Laddove Lightyear, lo scorso anno, si avvicinava al fotorealismo per ricreare l’estetica di un classico blockbuster estivo con attori in carne e ossa (con la spiegazione diegetica che quello che stavamo vedendo era il film che ha ispirato il giocattolo visto nei vari Toy Story), Elemental torna nei territori più classici della Pixar, proponendo scenari simili a quelli di Monsters & Co. e Inside Out. Un approccio semplice ma non banale (anche se alcune trovate potrebbero rasentare l’autoparodia), che si iscrive nella tradizione dello studio e al contempo nella nuova direzione adottata dopo l’addio dell’ex-supervisore artistico John Lasseter (ironia della sorte, molti progetti da lui approvati prima del congedo, tra cui questo, parlano di come le nuove generazioni cerchino di uscire dall’ombra di figure genitoriali abbastanza ingombranti).
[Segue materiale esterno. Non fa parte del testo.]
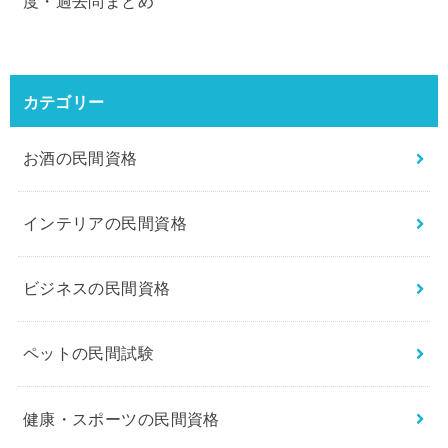
度・過去問まとめ
カテゴリー
お酒の民間資格
インテリアの民間資格
ビジネスの民間資格
ペットの民間試験
健康・スポーツの民間資格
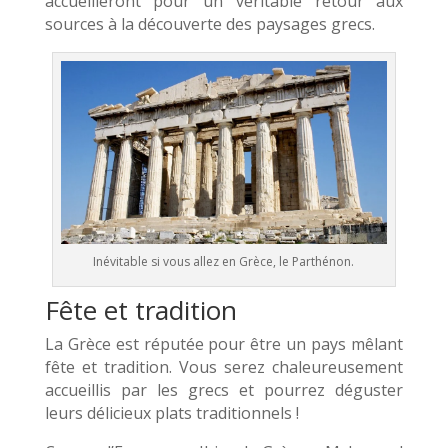
accueilleront pour un véritable retour aux
sources à la découverte des paysages grecs.
Inévitable si vous allez en Grèce, le Parthénon.
Fête et tradition
La Grèce est réputée pour être un pays mêlant
fête et tradition. Vous serez chaleureusement
accueillis par les grecs et pourrez déguster
leurs délicieux plats traditionnels !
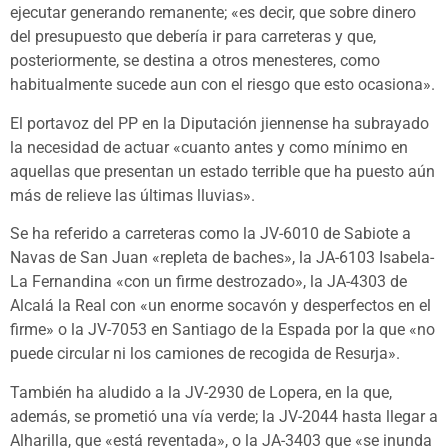
ejecutar generando remanente; «es decir, que sobre dinero
del presupuesto que debería ir para carreteras y que,
posteriormente, se destina a otros menesteres, como
habitualmente sucede aun con el riesgo que esto ocasiona».
El portavoz del PP en la Diputación jiennense ha subrayado
la necesidad de actuar «cuanto antes y como mínimo en
aquellas que presentan un estado terrible que ha puesto aún
más de relieve las últimas lluvias».
Se ha referido a carreteras como la JV-6010 de Sabiote a
Navas de San Juan «repleta de baches», la JA-6103 Isabela-
La Fernandina «con un firme destrozado», la JA-4303 de
Alcalá la Real con «un enorme socavón y desperfectos en el
firme» o la JV-7053 en Santiago de la Espada por la que «no
puede circular ni los camiones de recogida de Resurja».
También ha aludido a la JV-2930 de Lopera, en la que,
además, se prometió una vía verde; la JV-2044 hasta llegar a
Alharilla, que «está reventada», o la JA-3403 que «se inunda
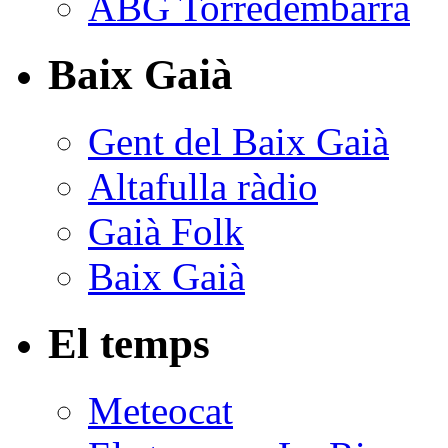
ABG Torredembarra
Baix Gaià
Gent del Baix Gaià
Altafulla ràdio
Gaià Folk
Baix Gaià
El temps
Meteocat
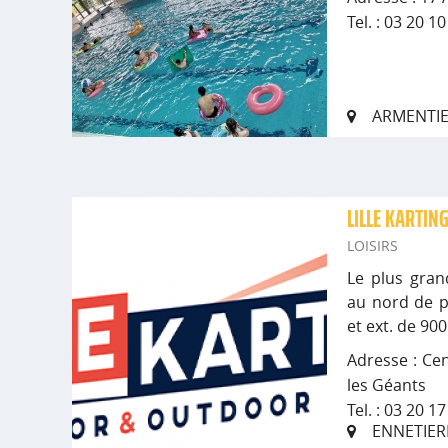
Tel. : 03 20 1
ARMENTI
LILLE KARTIN
LOISIRS
Le plus gran
au nord de p
et ext. de 90
Adresse : Ce
les Géants
Tel. : 03 20 1
ENNETIER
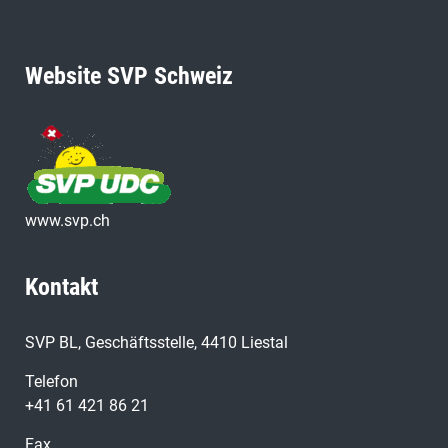
Website SVP Schweiz
www.svp.ch
Kontakt
SVP BL, Geschäftsstelle, 4410 Liestal
Telefon
+41 61 421 86 21
Fax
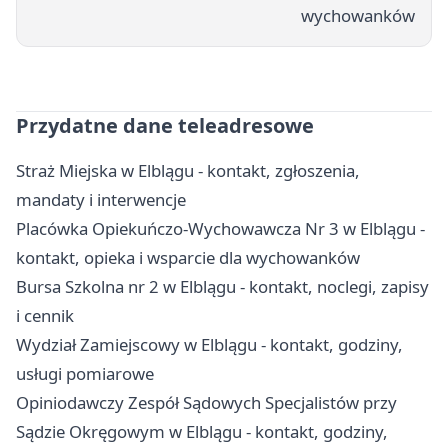
wychowanków
Przydatne dane teleadresowe
Straż Miejska w Elblągu - kontakt, zgłoszenia,
mandaty i interwencje
Placówka Opiekuńczo-Wychowawcza Nr 3 w Elblągu -
kontakt, opieka i wsparcie dla wychowanków
Bursa Szkolna nr 2 w Elblągu - kontakt, noclegi, zapisy
i cennik
Wydział Zamiejscowy w Elblągu - kontakt, godziny,
usługi pomiarowe
Opiniodawczy Zespół Sądowych Specjalistów przy
Sądzie Okręgowym w Elblągu - kontakt, godziny,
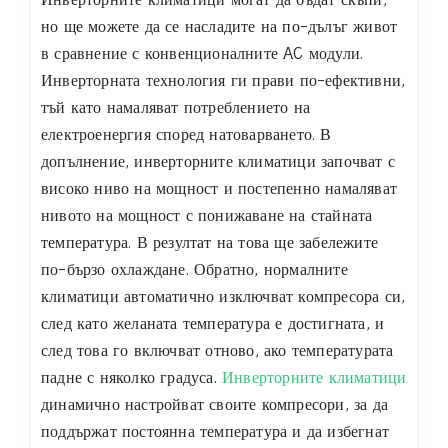
но ще можете да се насладите на по-дълъг живот
в сравнение с конвенционалните AC модули.
Инверторната технология ги прави по-ефективни,
тъй като намаляват потреблението на
електроенергия според натоварването. В
допълнение, инверторните климатици започват с
високо ниво на мощност и постепенно намаляват
нивото на мощност с понижаване на стайната
температура. В резултат на това ще забележите
по-бързо охлаждане. Обратно, нормалните
климатици автоматично изключват компресора си,
след като желаната температура е достигната, и
след това го включват отново, ако температурата
падне с няколко градуса.
Инверторните климатици
динамично настройват своите компресори, за да
поддържат постоянна температура и да избегнат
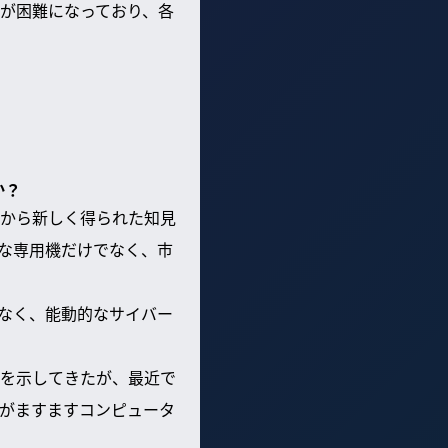
が困難になっており、各
か？
から新しく得られた知見
な専用機だけでなく、市
なく、能動的なサイバー
を示してきたが、最近で
がますますコンピュータ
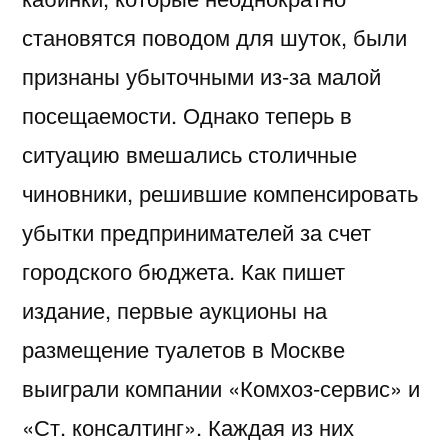
становятся поводом для шуток, были
признаны убыточными из-за малой
посещаемости. Однако теперь в
ситуацию вмешались столичные
чиновники, решившие компенсировать
убытки предпринимателей за счет
городского бюджета. Как пишет
издание, первые аукционы на
размещение туалетов в Москве
выиграли компании «Комхоз-сервис» и
«Ст. консалтинг». Каждая из них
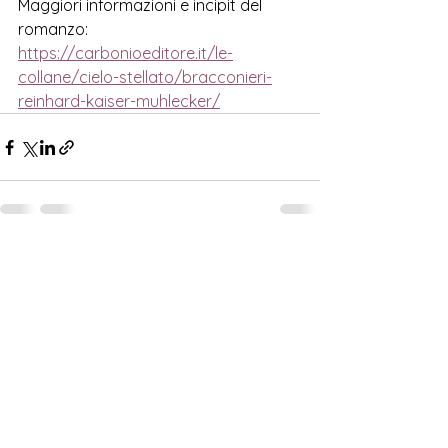
Maggiori informazioni e incipit del 
romanzo:
https://carbonioeditore.it/le-
collane/cielo-stellato/bracconieri-
reinhard-kaiser-muhlecker/
Mostra tutti
Post correlati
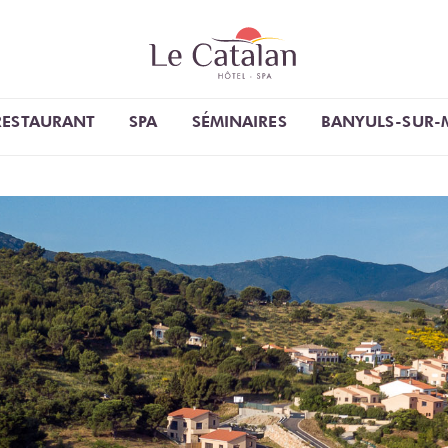
RESTAURANT
SPA
SÉMINAIRES
BANYULS-SUR-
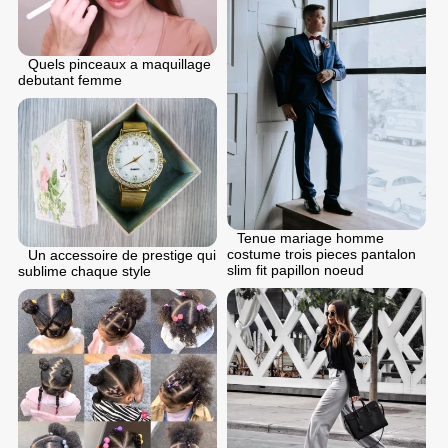
Quels pinceaux a maquillage
debutant femme
Tenue mariage homme
costume trois pieces pantalon
Un accessoire de prestige qui
slim fit papillon noeud
sublime chaque style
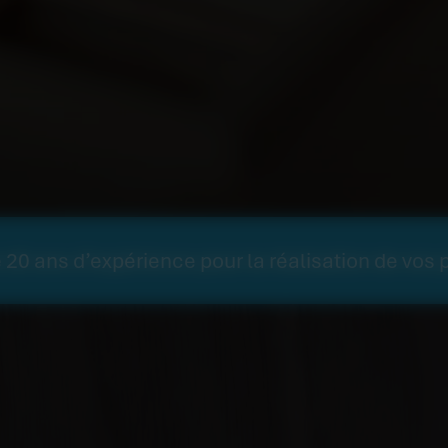
 20 ans d’expérience pour la réalisation de vos p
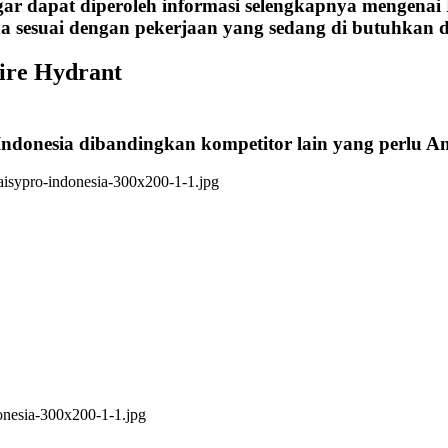
ar dapat diperoleh informasi selengkapnya mengenai
a sesuai dengan pekerjaan yang sedang di butuhkan d
ire Hydrant
Indonesia dibandingkan kompetitor lain yang perlu 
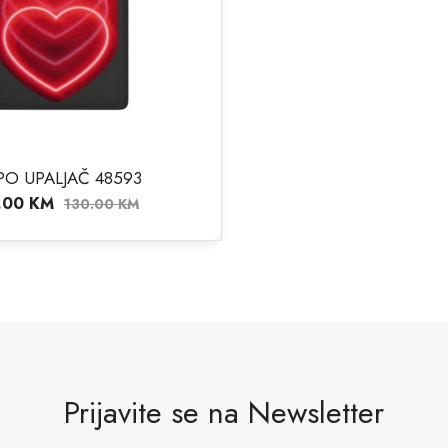
PO UPALJAČ 48593
7.00
KM
130.00
KM
Prijavite se na Newsletter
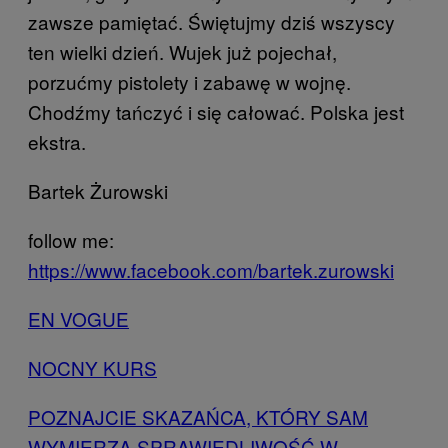
zawsze pamiętać. Świętujmy dziś wszyscy
ten wielki dzień. Wujek już pojechał,
porzućmy pistolety i zabawę w wojnę.
Chodźmy tańczyć i się całować. Polska jest
ekstra.
Bartek Żurowski
follow me:
https://www.facebook.com/bartek.zurowski
EN VOGUE
NOCNY KURS
POZNAJCIE SKAZAŃCA, KTÓRY SAM
WYMIERZA SPRAWIEDLIWOŚĆ W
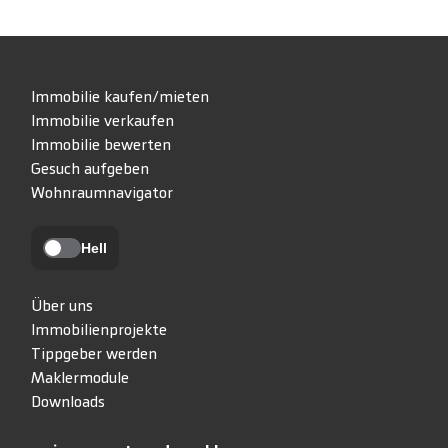
Immobilie kaufen/mieten
Immobilie verkaufen
Immobilie bewerten
Gesuch aufgeben
Wohnraumnavigator
Hell
Über uns
Immobilienprojekte
Tippgeber werden
Maklermodule
Downloads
Questa volta la strada scelta dal regista Peter Sohn è quella della commedia romantica, un Romeo e Giulietta in salsa elementare e senza la componente tragica, dove il personale – la società multiculturale si basa su quella dove è cresciuto lo stesso Sohn, newyorkese di origine coreana – diventa universale e l’evoluzione tecnologica consente all’acqua e al fuoco, tradizionalmente ingredienti impegnativi per un film animato al computer, di nutrire in egual misura la comicità, il pathos e lo spettacolo. Segnaliamo anche che per la prima volta dal 2018, dai tempi de Gli Incredibili 2, il film Pixar di turno è accompagnato in sala da un cortometraggio: Carl’s Date, breve racconto sulla terza età dove ritroviamo lo scorbutico protagonista di Up, accompagnato dal fido amico a quattro zampe Dug. Altro esempio di come la Pixar voglia tornare alle vecchie tradizioni, pur guardando avanti, dopo alcuni anni turbolenti dietro le quinte.